Bank of Korea Bersiap Naikkan Suku Bunga Imbangi Kebijakan Fed
Bank sentral Korea Selatan, Bank of Korea (BOK), kini menghadapi tekanan luar biasa untuk kembali menaikkan suku bunga acuan dalam beberapa bulan mendatang
Bank sentral Korea Selatan, Bank of Korea (BOK), kini menghadapi tekanan luar biasa untuk kembali menaikkan suku bunga acuan dalam beberapa bulan mendatang. Langkah agresif Federal Reserve (The Fed) Amerika Serikat yang terus memperketat likuiditas global memicu kekhawatiran terjadinya pelebaran selisih suku bunga, depresiasi mata uang won, serta risiko pelarian modal asing dari pasar domestik.
Para pengambil kebijakan di Seoul kini berada di persimpangan jalan yang krusial. Di satu sisi, mempertahankan stabilitas nilai tukar won terhadap dolar AS menuntut pengetatan moneter yang lebih agresif. Di sisi lain, laju kenaikan suku bunga yang terlalu cepat berisiko menekan konsumsi rumah tangga dan memperberat beban pembayaran utang swasta yang sudah berada pada level rekor.

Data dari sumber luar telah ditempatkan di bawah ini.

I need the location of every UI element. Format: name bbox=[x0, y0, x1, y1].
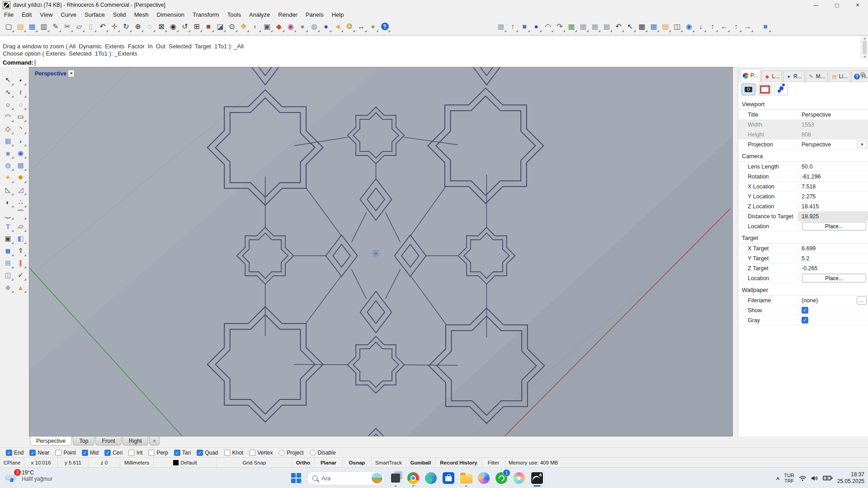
property-value-text[interactable]: Perspective bbox=[802, 141, 831, 148]
status-millimeters[interactable]: Millimeters bbox=[120, 458, 154, 468]
menu-item-view[interactable]: View bbox=[36, 11, 57, 19]
toolbar-button-cplane-origin[interactable]: ▦ bbox=[495, 20, 507, 33]
dock-button-text[interactable]: T bbox=[2, 221, 14, 232]
panel-tab-layers[interactable]: ◆L... bbox=[761, 70, 782, 82]
status-grid-snap[interactable]: Grid Snap bbox=[217, 458, 292, 468]
osnap-project[interactable]: Project bbox=[278, 450, 303, 456]
panel-tab-rendering[interactable]: ●R... bbox=[783, 70, 805, 82]
status-record-history[interactable]: Record History bbox=[436, 458, 482, 468]
toolbar-button-lamp[interactable]: ◐ bbox=[250, 20, 261, 33]
taskbar-app-rhino[interactable] bbox=[530, 471, 544, 485]
dock-button-ellipse[interactable]: ◌ bbox=[14, 99, 27, 110]
toolbar-button-zoom-selected[interactable]: ◉ bbox=[167, 20, 179, 33]
command-scrollbar[interactable]: ▲ ▼ bbox=[861, 36, 868, 59]
dock-button-pyramid[interactable]: ▲ bbox=[14, 282, 27, 293]
toolbar-button-zoom-window[interactable]: ◌ bbox=[144, 20, 156, 33]
toolbar-button-dimension[interactable]: ↔ bbox=[355, 20, 367, 33]
panel-gear-icon[interactable]: ❂ bbox=[860, 71, 865, 78]
language-indicator[interactable]: TUR TRF bbox=[784, 473, 794, 483]
osnap-checkbox-cen[interactable]: ✓ bbox=[104, 450, 111, 456]
scroll-down-icon[interactable]: ▼ bbox=[863, 55, 866, 58]
osnap-quad[interactable]: ✓Quad bbox=[197, 450, 218, 456]
dock-button-mirror[interactable]: ◧ bbox=[14, 233, 27, 244]
osnap-checkbox-disable[interactable] bbox=[310, 450, 316, 456]
dock-button-trim[interactable]: ◺ bbox=[2, 184, 14, 196]
panel-tab-materials[interactable]: ✎M... bbox=[806, 70, 828, 82]
dock-button-revolve[interactable]: ◍ bbox=[2, 160, 14, 171]
property-value-text[interactable]: Perspective bbox=[802, 112, 831, 118]
tray-expand-icon[interactable]: ^ bbox=[776, 476, 780, 483]
scroll-up-icon[interactable]: ▲ bbox=[863, 37, 866, 40]
weather-widget[interactable]: 3 19°C Hafif yağmur bbox=[5, 469, 52, 482]
viewport-menu-arrow-icon[interactable]: ▼ bbox=[68, 70, 75, 77]
dock-button-circle[interactable]: ○ bbox=[2, 99, 14, 110]
osnap-perp[interactable]: Perp bbox=[148, 450, 168, 456]
object-properties-camera-button[interactable] bbox=[741, 84, 755, 95]
toolbar-button-color-wheel[interactable]: ◉ bbox=[285, 20, 297, 33]
menu-item-render[interactable]: Render bbox=[274, 11, 302, 19]
menu-item-surface[interactable]: Surface bbox=[80, 11, 109, 19]
dock-button-boolean-difference[interactable]: ∴ bbox=[14, 196, 27, 208]
menu-item-help[interactable]: Help bbox=[328, 11, 348, 19]
dock-button-blend-curve[interactable]: ⁀ bbox=[14, 208, 27, 220]
toolbar-button-named-cplane[interactable]: ▦ bbox=[636, 20, 648, 33]
property-value-text[interactable]: 5.2 bbox=[802, 255, 809, 262]
toolbar-button-flag[interactable]: ◄ bbox=[332, 20, 344, 33]
status-gumball[interactable]: Gumball bbox=[406, 458, 436, 468]
command-area[interactable]: Drag a window to zoom ( All Dynamic Exte… bbox=[0, 35, 868, 68]
dock-button-polyline[interactable]: ∿ bbox=[2, 86, 14, 98]
browse-button[interactable]: ... bbox=[857, 296, 867, 305]
toolbar-button-zoom-extents[interactable]: ⊠ bbox=[156, 20, 167, 33]
status-cplane[interactable]: CPlane bbox=[0, 458, 24, 468]
command-prompt-line[interactable]: Command: bbox=[0, 58, 868, 67]
osnap-near[interactable]: ✓Near bbox=[29, 450, 49, 456]
toolbar-button-viewport-layout[interactable]: ⊞ bbox=[191, 20, 203, 33]
perspective-viewport[interactable]: Perspective ▼ yxz bbox=[29, 67, 733, 436]
property-value-text[interactable]: -61.296 bbox=[802, 174, 821, 180]
viewport-title-control[interactable]: Perspective ▼ bbox=[35, 70, 75, 77]
property-value-text[interactable]: (none) bbox=[802, 297, 818, 304]
place-button[interactable]: Place... bbox=[802, 274, 866, 282]
toolbar-button-nudge-left[interactable]: ← bbox=[718, 20, 730, 33]
osnap-checkbox-quad[interactable]: ✓ bbox=[197, 450, 203, 456]
menu-item-tools[interactable]: Tools bbox=[223, 11, 245, 19]
viewport-properties-button[interactable] bbox=[758, 84, 772, 95]
taskbar-search-box[interactable]: Ara bbox=[307, 471, 385, 485]
toolbar-button-zoom-in[interactable]: ⊕ bbox=[132, 20, 144, 33]
viewport-tab-top[interactable]: Top bbox=[73, 436, 94, 446]
viewport-tab-right[interactable]: Right bbox=[123, 436, 148, 446]
dock-button-surface-from-points[interactable]: ▦ bbox=[2, 135, 14, 147]
menu-item-edit[interactable]: Edit bbox=[18, 11, 36, 19]
toolbar-button-undo[interactable]: ↶ bbox=[97, 20, 108, 33]
toolbar-button-open-file[interactable]: ▤ bbox=[14, 20, 26, 33]
menu-item-transform[interactable]: Transform bbox=[189, 11, 223, 19]
toolbar-button-paste[interactable]: ▯ bbox=[85, 20, 97, 33]
taskbar-app-chrome[interactable] bbox=[406, 471, 420, 485]
battery-charging-icon[interactable] bbox=[823, 475, 833, 481]
clock-widget[interactable]: 18:37 25.05.2025 bbox=[837, 471, 864, 485]
toolbar-button-make-2d[interactable]: ◪ bbox=[214, 20, 226, 33]
dock-button-copy[interactable]: ▣ bbox=[2, 233, 14, 244]
dock-button-rectangle[interactable]: ▭ bbox=[14, 111, 27, 122]
toolbar-button-lock[interactable]: ▣ bbox=[261, 20, 273, 33]
osnap-checkbox-tan[interactable]: ✓ bbox=[174, 450, 180, 456]
status-filter[interactable]: Filter bbox=[482, 458, 505, 468]
osnap-checkbox-end[interactable]: ✓ bbox=[6, 450, 12, 456]
toolbar-button-zoom-previous[interactable]: ↺ bbox=[179, 20, 191, 33]
toolbar-button-nudge-right[interactable]: → bbox=[742, 20, 754, 33]
dock-button-select[interactable]: ↖ bbox=[2, 74, 14, 86]
toolbar-button-undo-view-change[interactable]: ↶ bbox=[613, 20, 624, 33]
dock-button-fillet-blast[interactable]: ✹ bbox=[14, 172, 27, 183]
taskbar-app-store[interactable] bbox=[442, 471, 455, 485]
toolbar-button-pan[interactable]: ✛ bbox=[108, 20, 120, 33]
status-y-5-611[interactable]: y 5.611 bbox=[58, 458, 89, 468]
dock-button-fillet-arc[interactable]: ‿ bbox=[2, 208, 14, 220]
osnap-end[interactable]: ✓End bbox=[6, 450, 24, 456]
status-memory-use[interactable]: Memory use: 409 MB bbox=[505, 458, 868, 468]
status-osnap[interactable]: Osnap bbox=[343, 458, 372, 468]
toolbar-button-new-file[interactable]: ▢ bbox=[3, 20, 14, 33]
property-value-text[interactable]: 2.275 bbox=[802, 193, 816, 200]
menu-item-file[interactable]: File bbox=[0, 11, 18, 19]
add-viewport-tab-button[interactable]: + bbox=[149, 436, 160, 446]
property-value-text[interactable]: 50.0 bbox=[802, 164, 812, 170]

Kronologi Kebijakan Moneter dan Tekanan Pasar
Eskalasi tekanan moneter terhadap Korea Selatan berkembang melalui sejumlah tahapan krusial sepanjang periode pengetatan global:
- Siklus Pengetatan Dimulai: BOK menjadi salah satu bank sentral pertama di Asia yang menaikkan suku bunga sejak pertengahan 2021 untuk meredam inflasi dan lonjakan harga properti.

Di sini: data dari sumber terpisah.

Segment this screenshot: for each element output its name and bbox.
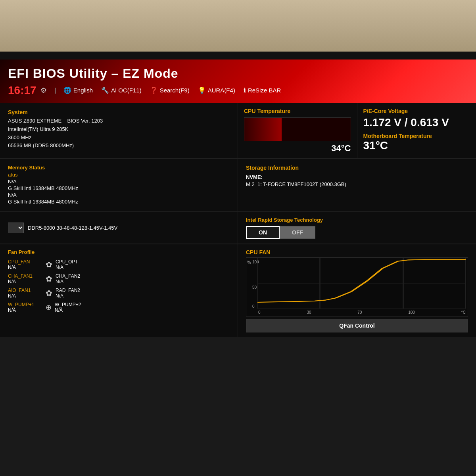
nvme-device-1: M.2_1: T-FORCE TM8FF1002T (2000.3GB) xyxy=(246,181,468,187)
x-axis-labels: 0 30 70 100 °C xyxy=(258,310,466,315)
voltage-panel: P/E-Core Voltage 1.172 V / 0.613 V Mothe… xyxy=(357,103,476,158)
language-button[interactable]: 🌐 English xyxy=(60,86,96,95)
aio-fan1-name: AIO_FAN1 xyxy=(8,288,40,293)
board-info: ASUS Z890 EXTREME BIOS Ver. 1203 xyxy=(8,117,230,125)
wpump1-name: W_PUMP+1 xyxy=(8,302,40,307)
cpu-name: Intel(TM) Ultra 9 285K xyxy=(18,126,69,132)
header-nav: 16:17 ⚙ | 🌐 English 🔧 AI OC(F11) ❓ Searc… xyxy=(8,84,468,97)
search-icon: ❓ xyxy=(150,86,158,94)
cpu-fan-name: CPU_FAN xyxy=(8,259,40,265)
temp-voltage-row: CPU Temperature 34°C P/E-Core Voltage 1.… xyxy=(238,103,476,158)
system-info-label: System xyxy=(8,109,230,115)
cha-fan1-rpm: N/A xyxy=(8,279,40,284)
x-unit-label: °C xyxy=(461,310,466,315)
cpu-fan-rpm: N/A xyxy=(8,265,40,270)
wpump2-name: W_PUMP+2 xyxy=(55,302,81,307)
board-name: ASUS Z890 EXTREME xyxy=(8,118,61,124)
fan-section: Fan Profile CPU_FAN N/A ✿ CPU_OPT N/A CH… xyxy=(0,244,476,337)
fan-chart-area: % 100 50 0 0 30 70 xyxy=(246,257,468,317)
cpu-temp-label: CPU Temperature xyxy=(244,108,351,114)
xmp-irst-row: ▼ XMP DOCP DDR5-8000 38-48-48-128-1.45V-… xyxy=(0,212,476,244)
globe-icon: 🌐 xyxy=(63,86,71,94)
system-info-panel: System ASUS Z890 EXTREME BIOS Ver. 1203 … xyxy=(0,103,238,159)
y-axis-label: % xyxy=(247,260,251,265)
freq-value: 3600 MHz xyxy=(8,134,31,140)
qfan-button[interactable]: QFan Control xyxy=(246,319,468,332)
resize-bar-button[interactable]: ℹ ReSize BAR xyxy=(240,86,284,95)
nvme-label: NVME: xyxy=(246,174,468,180)
memory-value: 65536 MB (DDR5 8000MHz) xyxy=(8,142,74,148)
ddr-config-panel: ▼ XMP DOCP DDR5-8000 38-48-48-128-1.45V-… xyxy=(0,212,238,244)
irst-off-button[interactable]: OFF xyxy=(280,226,315,239)
cpu-opt-fan-icon: ✿ xyxy=(46,260,52,269)
middle-row: Memory Status atus N/A G Skill Intl 1638… xyxy=(0,159,476,212)
cpu-temp-panel: CPU Temperature 34°C xyxy=(238,103,357,158)
mb-temp-label: Motherboard Temperature xyxy=(363,133,470,139)
memory-info: 65536 MB (DDR5 8000MHz) xyxy=(8,142,230,150)
irst-on-button[interactable]: ON xyxy=(246,226,280,239)
fan-profile-label: Fan Profile xyxy=(8,249,230,255)
cpu-opt-rpm: N/A xyxy=(56,265,78,270)
fan-cha-fan1: CHA_FAN1 N/A ✿ CHA_FAN2 N/A xyxy=(8,273,230,284)
bios-main: System ASUS Z890 EXTREME BIOS Ver. 1203 … xyxy=(0,103,476,159)
memory-status-label: Memory Status xyxy=(8,165,230,171)
wpump2-rpm: N/A xyxy=(55,307,81,313)
search-button[interactable]: ❓ Search(F9) xyxy=(147,86,193,95)
rad-fan2-rpm: N/A xyxy=(56,293,80,299)
bios-header: EFI BIOS Utility – EZ Mode 16:17 ⚙ | 🌐 E… xyxy=(0,60,476,103)
ddr-config-value: DDR5-8000 38-48-48-128-1.45V-1.45V xyxy=(28,225,117,231)
cha-fan1-name: CHA_FAN1 xyxy=(8,273,40,279)
x-100-label: 100 xyxy=(408,310,415,315)
y-50-label: 50 xyxy=(252,285,257,290)
mem-slot-b2: G Skill Intl 16384MB 4800MHz xyxy=(8,185,230,191)
cpu-temp-value: 34°C xyxy=(331,143,351,154)
x-30-label: 30 xyxy=(307,310,311,315)
time-display: 16:17 xyxy=(8,84,36,97)
mem-slot-na1: N/A xyxy=(8,178,230,184)
mem-slot-na2: N/A xyxy=(8,192,230,198)
irst-panel: Intel Rapid Storage Technology ON OFF xyxy=(238,212,476,244)
cpu-opt-name: CPU_OPT xyxy=(56,259,78,265)
storage-panel: Storage Information NVME: M.2_1: T-FORCE… xyxy=(238,159,476,212)
irst-toggle: ON OFF xyxy=(246,226,468,239)
aura-icon: 💡 xyxy=(198,86,206,94)
irst-label: Intel Rapid Storage Technology xyxy=(246,217,468,223)
cpu-freq: 3600 MHz xyxy=(8,134,230,142)
fan-profile-panel: Fan Profile CPU_FAN N/A ✿ CPU_OPT N/A CH… xyxy=(0,244,238,337)
x-70-label: 70 xyxy=(357,310,362,315)
wpump1-rpm: N/A xyxy=(8,307,40,313)
xmp-dropdown[interactable]: ▼ XMP DOCP xyxy=(8,223,24,233)
x-0-label: 0 xyxy=(258,310,261,315)
fan-wpump1: W_PUMP+1 N/A ⊕ W_PUMP+2 N/A xyxy=(8,302,230,313)
rad-fan2-name: RAD_FAN2 xyxy=(56,288,80,293)
storage-label: Storage Information xyxy=(246,165,468,171)
cpu-fan-chart-panel: CPU FAN % 100 50 0 0 30 xyxy=(238,244,476,337)
rad-fan2-icon: ✿ xyxy=(46,288,52,298)
monitor-bezel xyxy=(0,52,476,60)
right-top: CPU Temperature 34°C P/E-Core Voltage 1.… xyxy=(238,103,476,159)
cpu-info: IntelIntel(TM) Ultra 9 285K xyxy=(8,125,230,134)
cpu-temp-value-row: 34°C xyxy=(244,143,351,154)
fan-cpu-fan: CPU_FAN N/A ✿ CPU_OPT N/A xyxy=(8,259,230,270)
bios-version: BIOS Ver. 1203 xyxy=(67,118,103,124)
cpu-temp-bar-container xyxy=(244,117,351,141)
aio-fan1-rpm: N/A xyxy=(8,293,40,299)
aura-button[interactable]: 💡 AURA(F4) xyxy=(195,86,238,95)
cpu-temp-bar-fill xyxy=(244,118,282,141)
bios-title: EFI BIOS Utility – EZ Mode xyxy=(8,66,468,81)
ai-oc-icon: 🔧 xyxy=(101,86,109,94)
mem-slot-d2: G Skill Intl 16384MB 4800MHz xyxy=(8,199,230,205)
cpu-fan-chart-label: CPU FAN xyxy=(246,249,468,255)
fan-curve-svg xyxy=(257,258,466,309)
voltage-label: P/E-Core Voltage xyxy=(363,108,470,114)
voltage-value: 1.172 V / 0.613 V xyxy=(363,116,470,129)
wpump2-icon: ⊕ xyxy=(46,303,52,312)
cha-fan2-rpm: N/A xyxy=(56,279,80,284)
resize-bar-icon: ℹ xyxy=(244,86,246,94)
y-0-label: 0 xyxy=(252,304,255,309)
nav-separator: | xyxy=(55,87,56,94)
memory-status-panel: Memory Status atus N/A G Skill Intl 1638… xyxy=(0,159,238,212)
ai-oc-button[interactable]: 🔧 AI OC(F11) xyxy=(98,86,145,95)
settings-icon[interactable]: ⚙ xyxy=(40,86,47,95)
desk-background xyxy=(0,0,476,52)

- Akselerasi Hawkish The Fed: Bank sentral AS mempercepat kenaikan suku bunga acuan hingga ke kisaran yang melampaui level suku bunga acuan Korea Selatan, membalikkan selisih imbal hasil antar kedua negara.

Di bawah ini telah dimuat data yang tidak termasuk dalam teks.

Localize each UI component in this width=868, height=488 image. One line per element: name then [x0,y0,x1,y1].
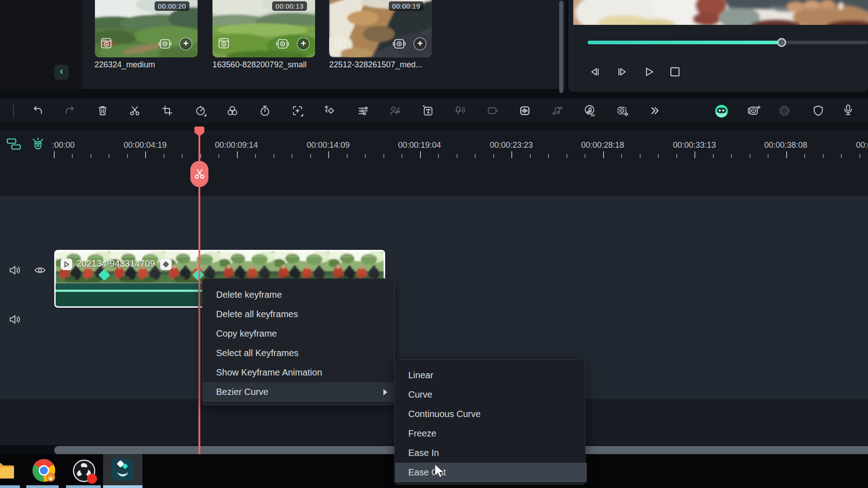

- Depresiasi Won dan Volatilitas Pasar: Nilai tukar won mengalami tekanan tajam terhadap dolar AS, menyentuh level terlemah dalam lebih dari satu dekade dan memperburuk biaya impor energi serta pangan.
- Respons Kebijakan Tambahan: BOK terdorong untuk mempertimbangkan langkah pengetatan lanjutan guna mencegah ekspektasi inflasi menjadi tidak terkendali.
"Pelebaran selisih suku bunga antara Korea Selatan dan Amerika Serikat berpotensi memicu volatilitas nilai tukar yang lebih tajam serta mempercepat arus modal keluar jika tidak diimbangi dengan penyesuaian moneter yang proporsional," ungkap analis pasar keuangan di Seoul.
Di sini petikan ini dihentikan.